Requirement:
Each record that comes next should be output exactly; pictures do not belong in the copy.

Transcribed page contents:
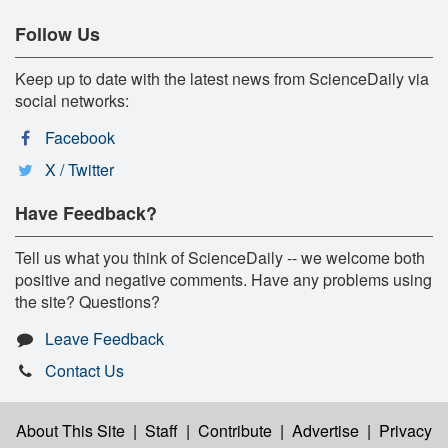
Follow Us
Keep up to date with the latest news from ScienceDaily via
social networks:
Facebook
X / Twitter
Have Feedback?
Tell us what you think of ScienceDaily -- we welcome both
positive and negative comments. Have any problems using
the site? Questions?
Leave Feedback
Contact Us
About This Site
|
Staff
|
Contribute
|
Advertise
|
Privacy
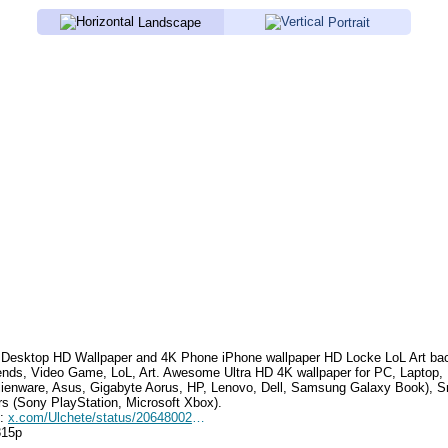
Landscape
Portrait
Desktop HD Wallpaper and 4K Phone iPhone wallpaper HD
Locke LoL Art
bac
ends, Video Game, LoL, Art
.
Awesome Ultra HD 4K wallpaper for PC, Laptop,
lienware, Asus, Gigabyte Aorus, HP, Lenovo, Dell, Samsung Galaxy Book),
rs (Sony PlayStation, Microsoft Xbox).
e:
x.com/Ulchete/status/2064800258006130738
315p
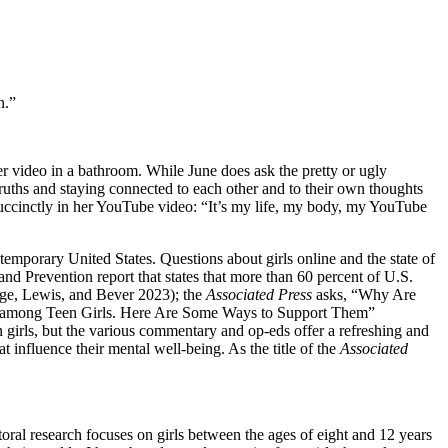
n.”
her video in a bathroom. While June does ask the pretty or ugly
 truths and staying connected to each other and to their own thoughts
 succinctly in her YouTube video: “It’s my life, my body, my YouTube
ntemporary United States. Questions about girls online and the state of
and Prevention report that states that more than 60 percent of U.S.
rge, Lewis, and Bever 2023); the
Associated Press
asks, “Why Are
is among Teen Girls. Here Are Some Ways to Support Them”
girls, but the various commentary and op-eds offer a refreshing and
t influence their mental well-being. As the title of the
Associated
ral research focuses on girls between the ages of eight and 12 years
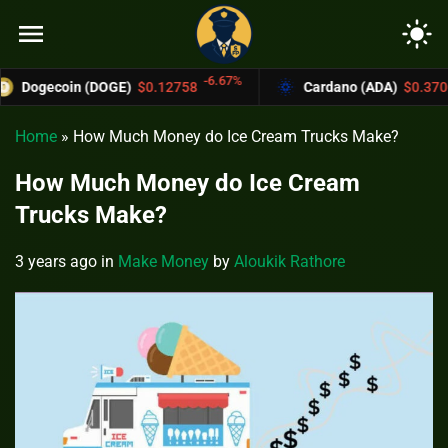
menu
light_mode
-6.67%
-4.4%
n (DOGE)
$0.12758
Cardano (ADA)
$0.37004
Home
»
How Much Money do Ice Cream Trucks Make?
How Much Money do Ice Cream
Trucks Make?
3 years ago
in
Make Money
by
Aloukik Rathore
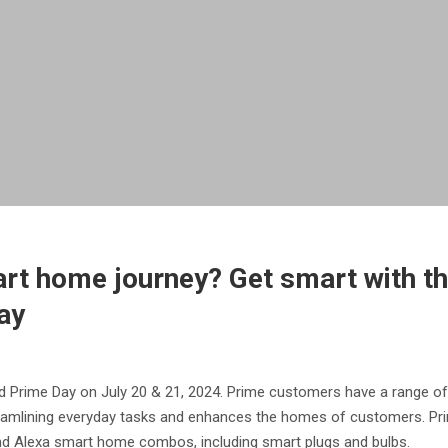
rt home journey? Get smart with the
ay
 Prime Day on July 20 & 21, 2024. Prime customers have a range of
eamlining everyday tasks and enhances the homes of customers. Pri
and Alexa smart home combos, including smart plugs and bulbs.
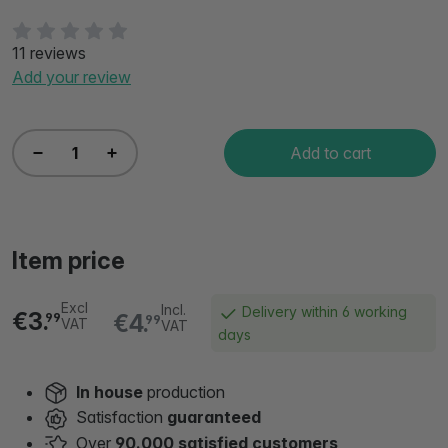
11 reviews
Add your review
Add to cart
Item price
Excl
Incl.
Delivery within 6 working
€3.
€4.
99
99
VAT
VAT
days
In house
production
Satisfaction
guaranteed
Over
90.000 satisfied customers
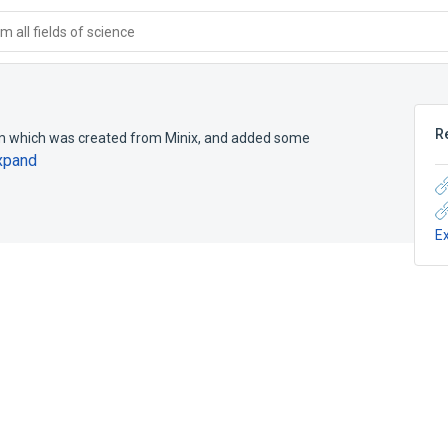
 all fields of science
R
em which was created from Minix, and added some
xpand
E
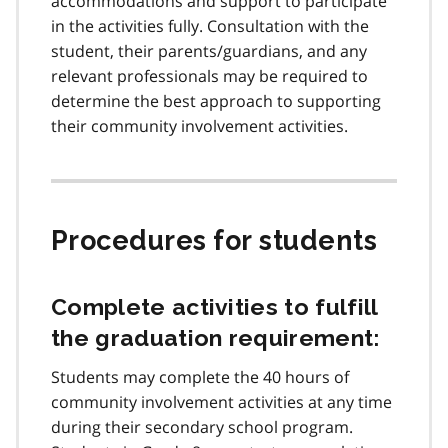
accommodations and support to participate
in the activities fully. Consultation with the
student, their parents/guardians, and any
relevant professionals may be required to
determine the best approach to supporting
their community involvement activities.
Procedures for students
Complete activities to fulfill
the graduation requirement:
Students may complete the 40 hours of
community involvement activities at any time
during their secondary school program.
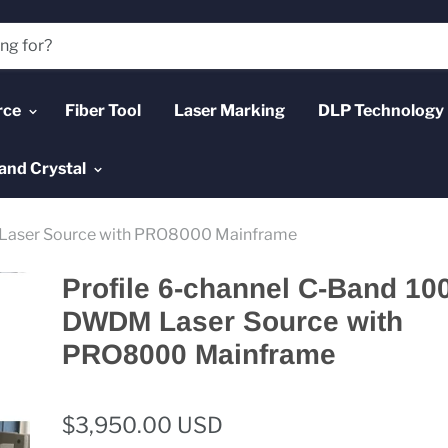
rce
Fiber Tool
Laser Marking
DLP Technology
and Crystal
 Laser Source with PRO8000 Mainframe
Profile 6-channel C-Band 10
DWDM Laser Source with
PRO8000 Mainframe
$3,950.00 USD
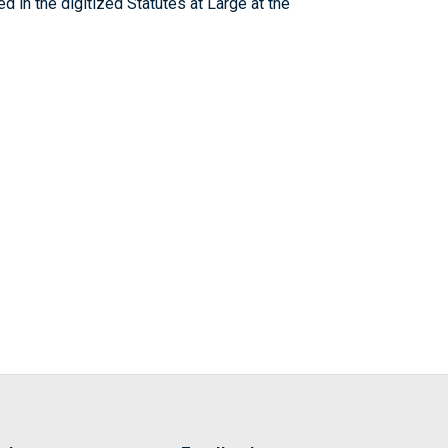
 in the digitized Statutes at Large at the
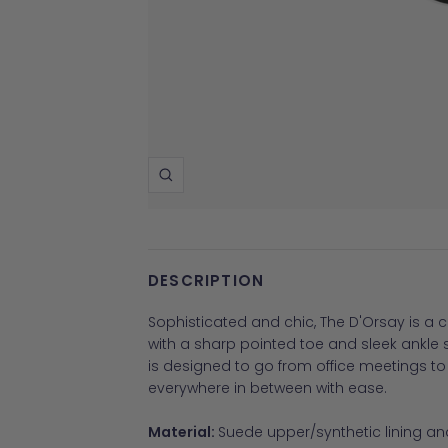
Zoom
DESCRIPTION
Sophisticated and chic, The D'Orsay is a
with a sharp pointed toe and sleek ankle s
is designed to go from office meetings t
everywhere in between with ease.
Material:
Suede upper/synthetic lining and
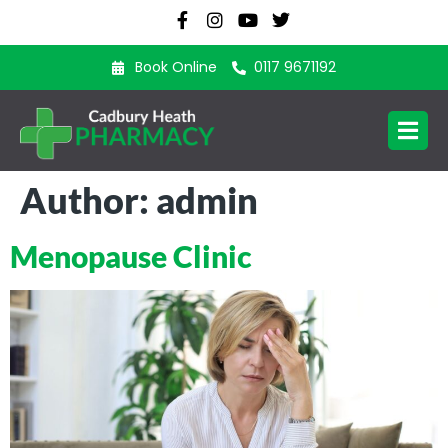
Book Online
0117 9671192
Author:
admin
Menopause Clinic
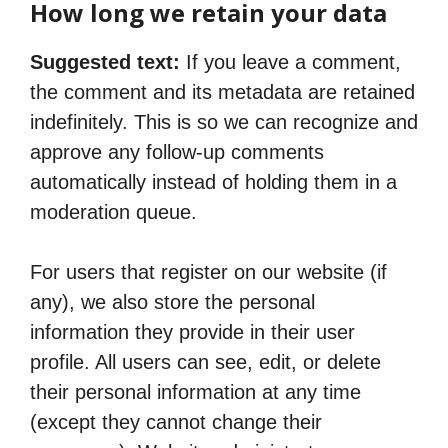
How long we retain your data
Suggested text:
If you leave a comment,
the comment and its metadata are retained
indefinitely. This is so we can recognize and
approve any follow-up comments
automatically instead of holding them in a
moderation queue.
For users that register on our website (if
any), we also store the personal
information they provide in their user
profile. All users can see, edit, or delete
their personal information at any time
(except they cannot change their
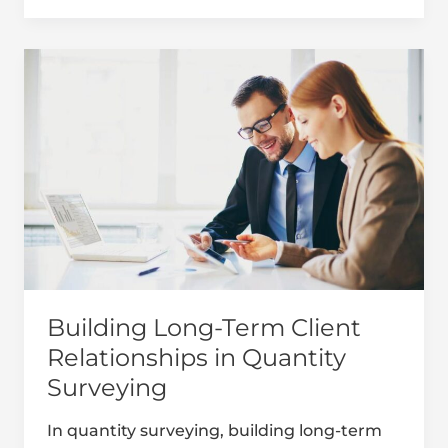
Building
Long-
Term
Client
Relationships
in
Quantity
Surveying
Building Long-Term Client
Relationships in Quantity
Surveying
In quantity surveying, building long-term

Written response:
Follow Us
Keep up to date with the latest news from ScienceDaily via
social networks:
Facebook
X / Twitter
Have Feedback?
Tell us what you think of ScienceDaily -- we welcome both
positive and negative comments. Have any problems using
the site? Questions?
Leave Feedback
Contact Us
About This Site
|
Staff
|
Contribute
|
Advertise
|
Privacy
Landscape
Portrait
Desktop HD Wallpaper and 4K Phone iPhone wallpaper HD
Locke LoL Art
bac
ends, Video Game, LoL, Art
.
Awesome Ultra HD 4K wallpaper for PC, Laptop,
lienware, Asus, Gigabyte Aorus, HP, Lenovo, Dell, Samsung Galaxy Book),
rs (Sony PlayStation, Microsoft Xbox).
e:
x.com/Ulchete/status/2064800258006130738
315p
n.”
her video in a bathroom. While June does ask the pretty or ugly
 truths and staying connected to each other and to their own thoughts
 succinctly in her YouTube video: “It’s my life, my body, my YouTube
ntemporary United States. Questions about girls online and the state of
and Prevention report that states that more than 60 percent of U.S.
rge, Lewis, and Bever 2023); the
Associated Press
asks, “Why Are
is among Teen Girls. Here Are Some Ways to Support Them”
girls, but the various commentary and op-eds offer a refreshing and
t influence their mental well-being. As the title of the
Associated
ral research focuses on girls between the ages of eight and 12 years
menu
light_mode
-6.67%
-4.4%
n (DOGE)
$0.12758
Cardano (ADA)
$0.37004
Home
»
How Much Money do Ice Cream Trucks Make?
How Much Money do Ice Cream
Trucks Make?
3 years ago
in
Make Money
by
Aloukik Rathore
rt home journey? Get smart with the
ay
 Prime Day on July 20 & 21, 2024. Prime customers have a range of
eamlining everyday tasks and enhances the homes of customers. Pri
and Alexa smart home combos, including smart plugs and bulbs.
11 reviews
Add your review
Add to cart
Item price
Excl
Incl.
Delivery within 6 working
€3.
€4.
99
99
VAT
VAT
days
In house
production
Satisfaction
guaranteed
Over
90.000 satisfied customers
 all fields of science
R
em which was created from Minix, and added some
xpand
E
accommodations and support to participate
in the activities fully. Consultation with the
student, their parents/guardians, and any
relevant professionals may be required to
determine the best approach to supporting
their community involvement activities.
Procedures for students
Complete activities to fulfill
the graduation requirement:
Students may complete the 40 hours of
community involvement activities at any time
during their secondary school program.
rce
Fiber Tool
Laser Marking
DLP Technology
and Crystal
 Laser Source with PRO8000 Mainframe
Profile 6-channel C-Band 10
DWDM Laser Source with
PRO8000 Mainframe
$3,950.00 USD
 in the digitized Statutes at Large at the
Zoom
DESCRIPTION
Sophisticated and chic, The D'Orsay is a
with a sharp pointed toe and sleek ankle s
is designed to go from office meetings t
everywhere in between with ease.
Material:
Suede upper/synthetic lining and
Book Online
0117 9671192
Author:
admin
Menopause Clinic
How long we retain your data
Suggested text:
If you leave a comment,
the comment and its metadata are retained
indefinitely. This is so we can recognize and
approve any follow-up comments
automatically instead of holding them in a
moderation queue.
For users that register on our website (if
any), we also store the personal
information they provide in their user
profile. All users can see, edit, or delete
their personal information at any time
(except they cannot change their
Building
Long-
Term
Client
Relationships
in
Quantity
Surveying
Building Long-Term Client
Relationships in Quantity
Surveying
In quantity surveying, building long-term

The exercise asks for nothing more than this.